The documentation team of Nav Nalanda Mahavihara (NNM) on Wednesday found the entire statue of Buddha in the Mahaparinirvana posture.

The size of the statue is 5-ft-4-inches long, 2-ft-10-inches wide and 10 inches thick. The statue has been found at village Maher under Tankuppa block in Gaya where one block of the statue was found around a month back.

A member of the documentation team Deepak Anand told The Telegraph that the Buddha’s sculpture in Mahaparinirvana posture from the Gupta period is a rare finding in Bihar. Historian Dilip Kumar, who has done a research on the Role of Asoka in Development of Buddhism said the statue of Buddha in the Mahaparinirvana posture has been found for the first time in Bihar. Dilip is a librarian with the Bodhgaya Temple Management Committee (BTMC).

Shivanandan Paswan, a heritage leader associated with NNM and who is actively involved in sensitising fellow villagers, said: “It could be their forefathers had half buried the sculpture to avoid theft.”

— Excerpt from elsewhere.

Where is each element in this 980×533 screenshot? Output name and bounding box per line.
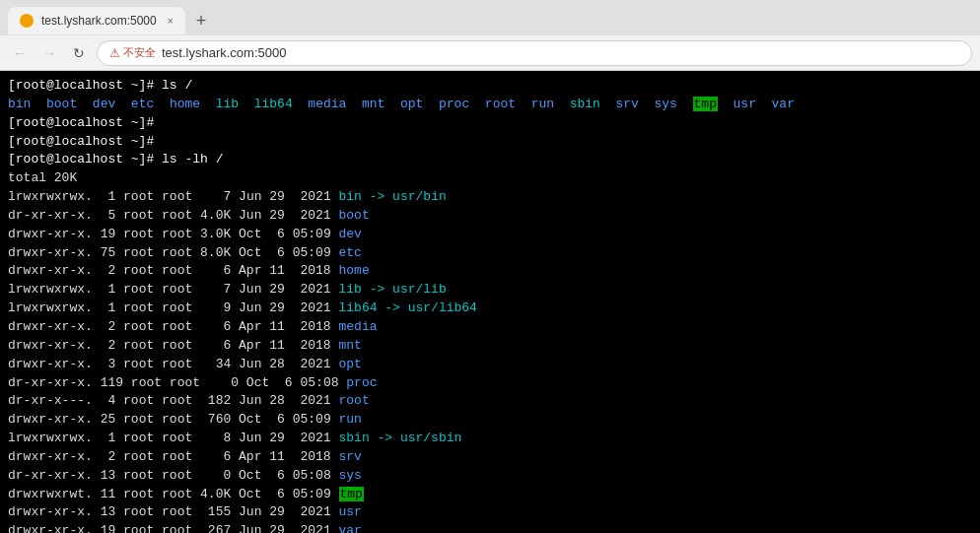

The villagers expressed happiness that people from the NNM were visiting them and creating awareness about conserving the legacy. “It’s unfortunate that all such sculptures of the Buddha are being treated as object of art and placed in museums. At a Bodhgaya seminar on Wednesday, it was stated that efforts should be made to create awareness towards the religious sanctity of the important images of Buddha and a temple should be constructed,” Paswan said.

Anand said when the significance of the rare sculpture was revealed to the community, the villagers were very happy and they hoped that now their village would get the due importance. The area in ancient times must have been a very important Buddhist centre. The place also has two very rare images of Amitabha Buddha. It is highly revered among the Pure Land Buddhist sect popular in Japan and other Mahayana countries.

During a seminar on Buddha and Peace organised at the meditation park of World Heritage Mahabodhi Mahavihara, Anand said the discovery and excavation of most of the Buddhist sites in the 19th and the 20th centuries were done on the basis of ancient Buddhist texts.

“Considering the situation at that time, the rich antiquities recovered from the sites, were removed to museums for safety and display. A 5th century red sandstone sculpture of Buddha in a preaching posture was recovered from Griddhak, during excavations in the early 20th century,” he said.

The sculpture is now at Nalanda Museum. The sacred sites are now archaeological sites sans the sculptures of Buddha and Buddhist deities that originally belonged to these places.

“It will be in interest of all the stakeholders to restore the ancient images with necessary security precautions and without compromising the archaeological significance of the site. Taking restoration of important sites to the next-level will send a positive message to followers of the teachings of the Buddha all over the world and will facilitate growth of pilgrimage,” Anand said.